Although prior research indicates that programs that either decrease their length of stay in general, or have a comparatively shorter length of stay, do not have poorer outcomes (e.g., Fontana & Rosenheck, 1997; Rosenheck & Fontana, 2001), it is less clear whether individuals receiving less treatment than their peers within the same programs have poorer outcomes. Recent studies have begun to examine this question. In contrast to the aforementioned studies examining LOS at the program level, this work suggests that individuals who receive less residential treatment than their peers have poorer outcomes. For example, veterans (majority of sample had PTSD), who received more than 30 days of residential treatment had greater improvements in psychiatric symptoms at a one-year follow-up as compared to veterans who received less than 30 days of residential treatment, within the same treatment program (Harpaz-Rotem, Rosenheck, & Desai, 2011). Similarly, a longer LOS in residential PTSD treatment was associated with improved alcohol-related outcomes, and those with improved alcohol outcomes had reductions in PTSD symptoms (Coker, Stefanovics, & Rosenheck, 2016). Although these studies suggest individuals with a longer LOS have improved outcomes, it is unclear whether an individual’s LOS actually predicts PTSD symptom severity following treatment discharge. Since residential treatment is particularly costly (i.e., $21,353 per veteran receiving residential/inpatient care versus $1,754 per veteran receiving outpatient care in FY13; Northeast Program Evaluation Center, 2013), it is important to examine whether individuals who receive more treatment, as compared to their peers, actually have improved symptomatology at discharge.
Beyond the importance of examining the impact of LOS on PTSD symptoms, it is also critical to consider whether veterans require additional courses of treatment following residential care. Higher levels of outpatient mental health treatment utilization can help indicate whether veterans continue to experience persistent symptoms of PTSD following intensive residential PTSD treatment. Given that findings are mixed regarding whether improvements in PTSD symptoms are maintained following residential treatment (Goodson et al., 2011; Humphreys, Westerink, Giarratano, & Brooks, 1999; Murphy et al., 2015), it is possible that veterans’ outpatient mental healthcare treatment seeking differs as a function of PTSD symptom severity post-treatment. That is, those veterans who differentially improve as a function of LOS might also seek outpatient mental healthcare at different rates.
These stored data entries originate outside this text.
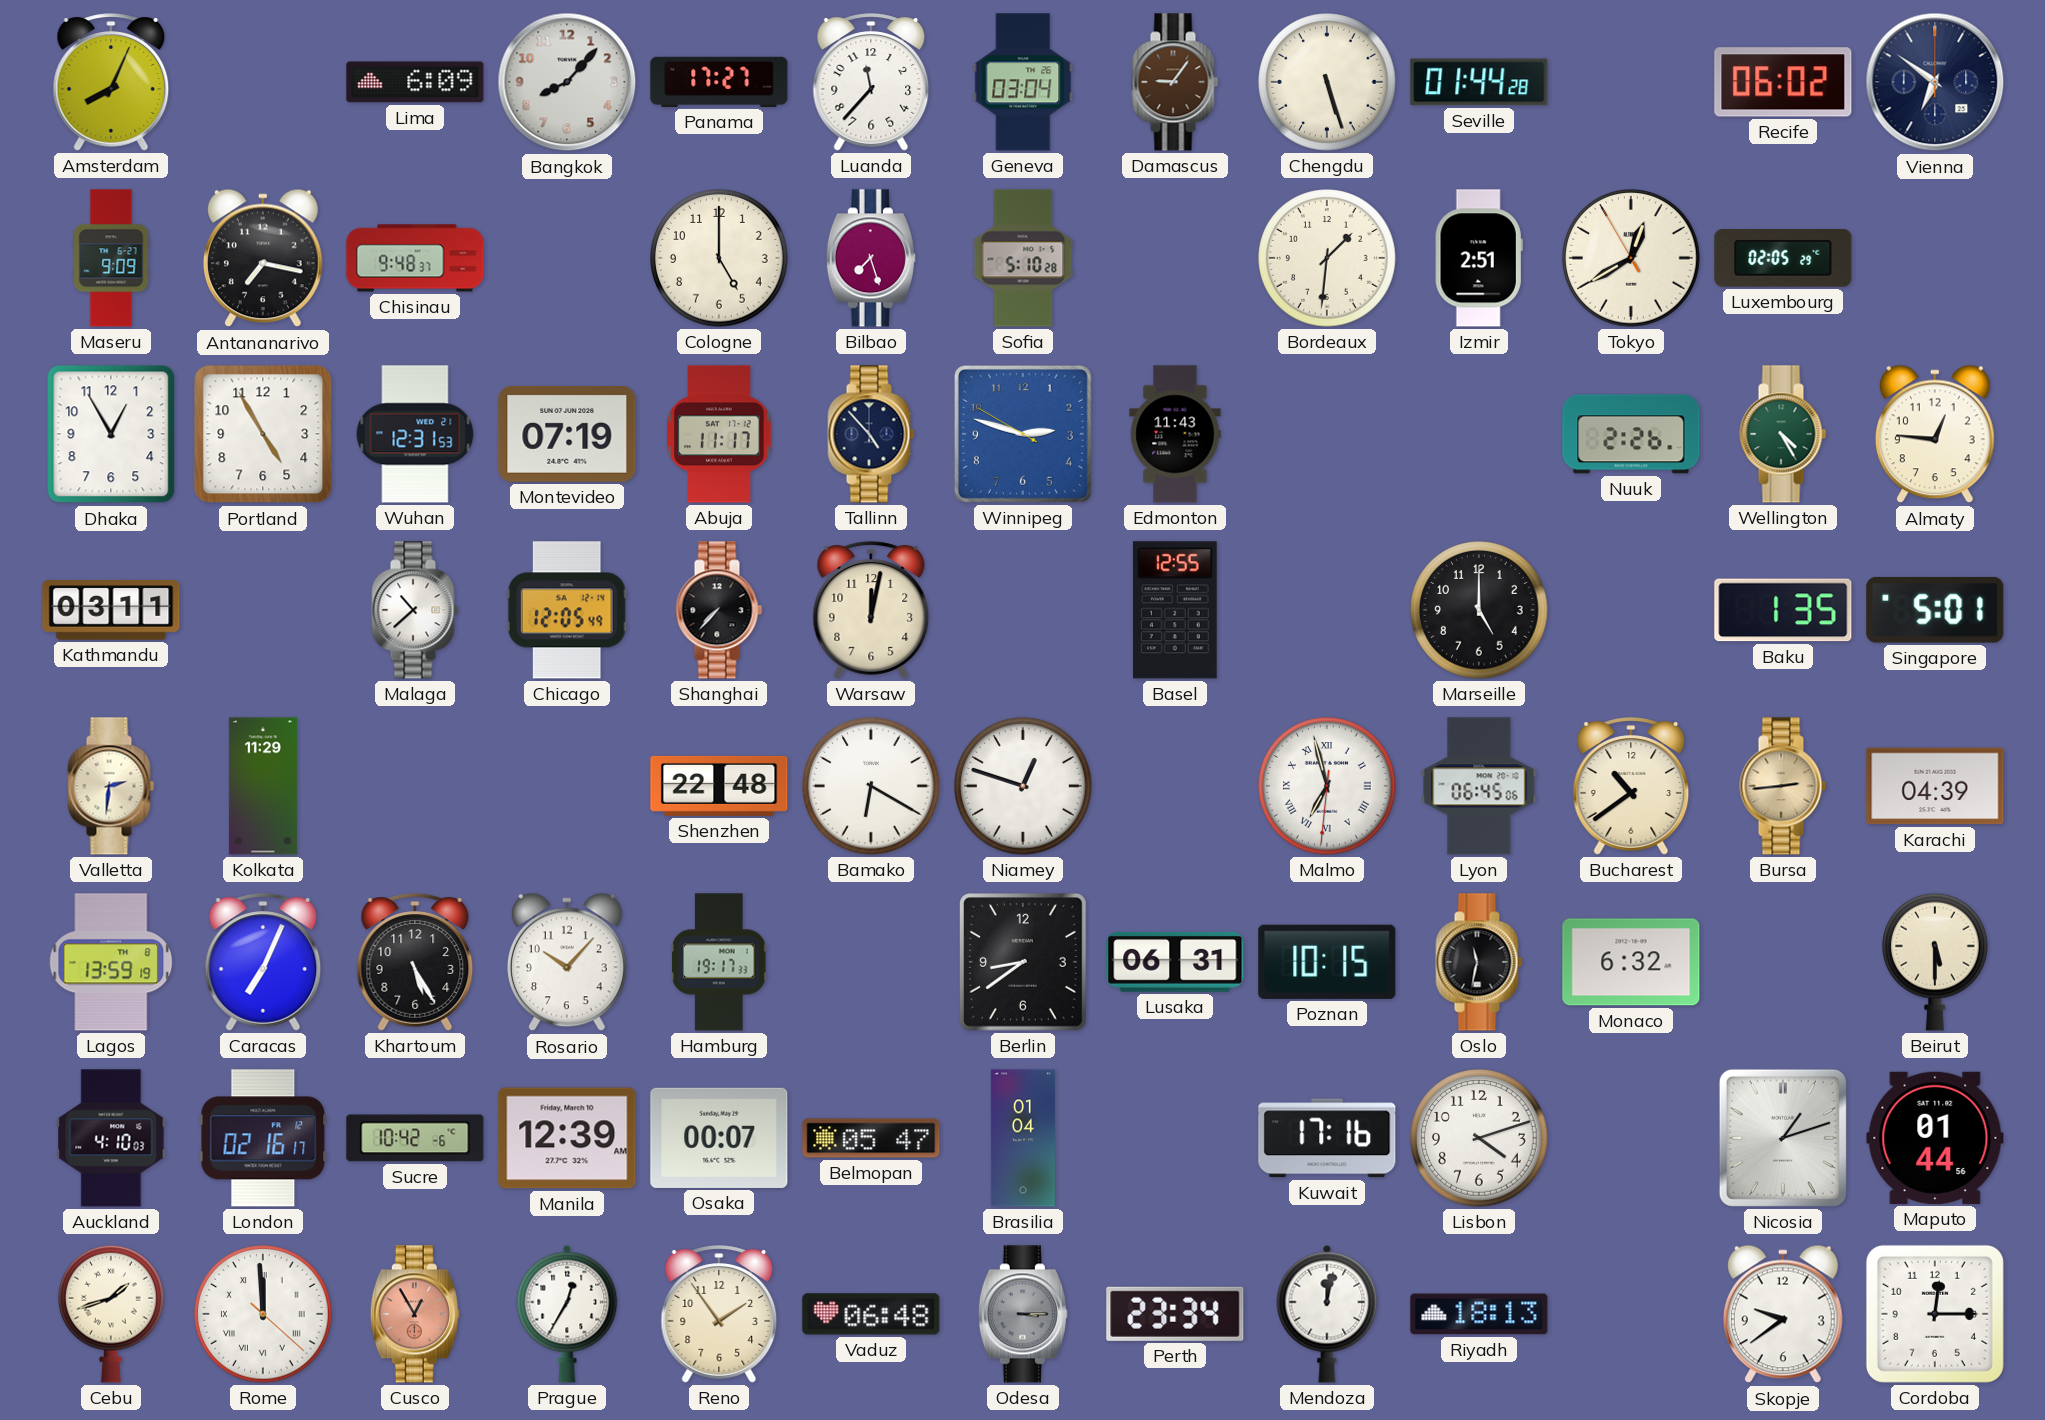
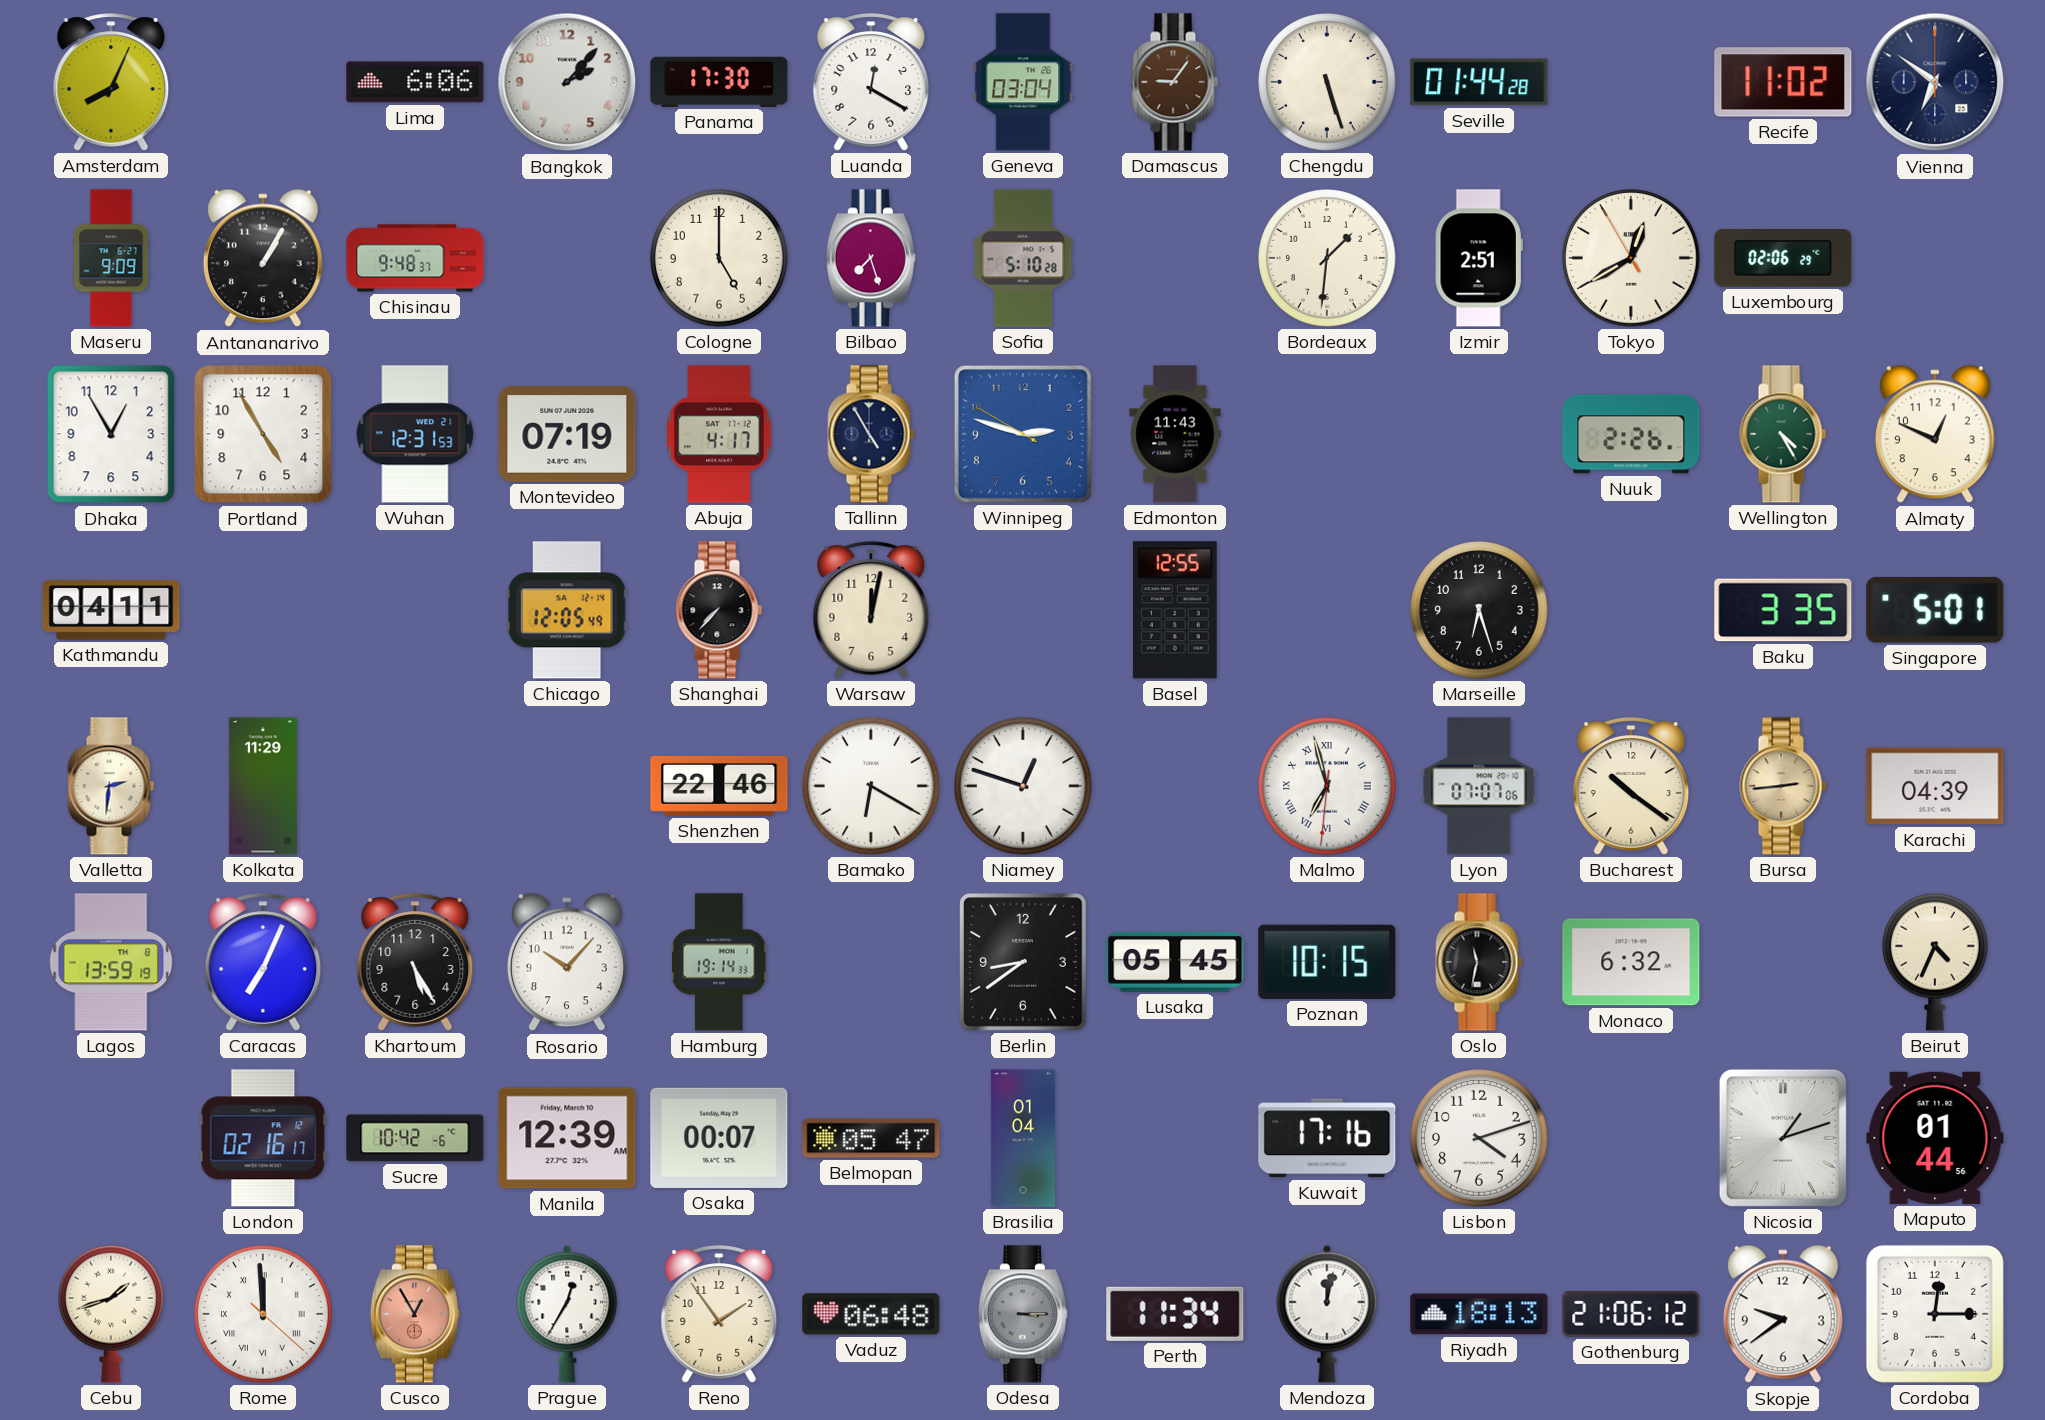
Lima: 6:09 -> 6:06
Bangkok: 8:07 -> 2:07
Panama: 17:27 -> 17:30
Luanda: 11:37 -> 12:20
Recife: 06:02 -> 11:02
Antananarivo: 7:17 -> 1:05
Luxembourg: 02:05 -> 02:06
Abuja: 11:17 -> 4:17
Tallinn: 4:53 -> 4:55
Almaty: 12:46 -> 12:49
Kathmandu: 03:11 -> 04:11
Malaga: 10:38 -> none
Marseille: 5:00 -> 6:27
Baku: 1:35 -> 3:35
Shenzhen: 22:48 -> 22:46
Lyon: 06:45 -> 07:07
Bucharest: 10:39 -> 10:21
Hamburg: 19:17 -> 19:14
Lusaka: 06:31 -> 05:45
Beirut: 5:30 -> 4:34
Auckland: 4:10 -> none
Perth: 23:34 -> 11:34
Gothenburg: none -> 21:06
Linked to this, it has been argued that mental healthcare treatment utilization over time is a particularly useful metric of prior treatment effectiveness (i.e., those who use more treatment have more persistent symptoms) (Jerrell & Ridgely, 1995). Thus, examining relations between treatment duration, symptom severity at discharge, and outpatient mental healthcare utilization post-discharge, can provide important insights into the impact of residential treatment on long-term outcomes.
Current Study
The current study aimed to determine whether LOS in residential PTSD treatment was associated with PTSD symptom severity at discharge, and whether discharge symptom severity was associated with later outpatient mental healthcare utilization. We hypothesized that longer LOS in residential PTSD treatment would predict less severe PTSD symptoms at discharge (controlling for intake symptoms), which would predict less outpatient mental healthcare utilization in the year following treatment; that is, PTSD symptom severity would mediate relations between LOS and mental healthcare utilization. Given that depressive symptoms (Horesh, Lowe, Galea, Uddin, & Koenen, 2015), substance use (Petrakis, Rosenheck, & Desai, 2011), and gender (Jacobson, Donoho, Crum-Cianflone, & Maguen, 2015) have been associated with PTSD symptomatology in prior studies, we examined these as potential covariates within our analyses.
Method
Participants and Procedures
Institutional review boards at each study site oversaw and approved of study procedures. All participants gave written consent to participate. The current study is a secondary data analysis that includes data from 740 veterans (see Table 1) who received residential PTSD treatment in five VA hospitals from 2006–2009. Veterans were recruited into a telephone monitoring intervention within two weeks of admittance to residential treatment. Given that the telephone intervention did not impact PTSD symptoms or outpatient mental healthcare utilization in the year following residential PTSD treatment (Rosen et al., 2013), we did not control for the intervention in our analyses. Exclusion criteria for the telephone intervention study included being: unable to provide informed consent, discharged prior to receiving at least 15 days of residential treatment, transferred directly to a different inpatient treatment program, and active-duty (active-duty personnel receive outpatient care outside of the VA system).
Table 1.
Demographic and Clinical Characteristics
| Factor N = 740 | (M, SD) or % |
|---|---|
| Age | 50.07 years (12.45) |
| Sex | 86.7% male (n=646) |
| Race/Ethnicity | 63% White (n = 468) |
| 21.7% Black (n= 161) | |
| 5.5% Latino (n = 41) | |
| 2.4% Native American/Alaskan Native (n = 18) | |
| 7.4% other or missing (n = 55) | |
| Marital Status | 43.7% married (n = 325) |
| 38.1% divorced/separated (n = 283) | |
| 2.6% widowed (n = 19) | |
| 14.7% never married | |
| .9% missing (n = 7) | |
| Era of Service | 59.1% Vietnam and prior (n = 439) |
| 30.7% Gulf War to current (n = 228) | |
| 8.2% multiple eras (n = 61) | |
| Served in a War Zone? | 81.8% Yes (n = 608) |
| Experienced Military Sexual Trauma? | 20.5% Yes (n= 152) |
| Service-Connected for PTSD? | 68.5% Yes (n = 509) |
| Baseline PCL-S Total Scorea | 67.69 (11.26) |
| 91.9% above PCL-S cutoff of 50 (n = 683) | |
| Discharge PCL-S Total Score | 60.29 (14.34) |
| 75.4% above PCL-S cutoff of 50 (n = 560) | |
| Clinically Significant PCL-S Change?b | 35.4% Yes (n = 263) |
| Length of Stay | 47.43 days (25.15) |
| Number of Outpatient Visits | 36.05 (43.33) |
| Baseline CESD-R Score | 40.73 (9.64) |
| Baseline ASI Alcohol Composite Score | 0.11 (.15) |
| Baseline ASI Drug Composite Score | 0.03 (.05) |
Notes. PCL = PTSD Checklist Specific, CESD-R = Center for Epidemiological Studies Depression Scale-Revised, ASI = Addiction Severity Index.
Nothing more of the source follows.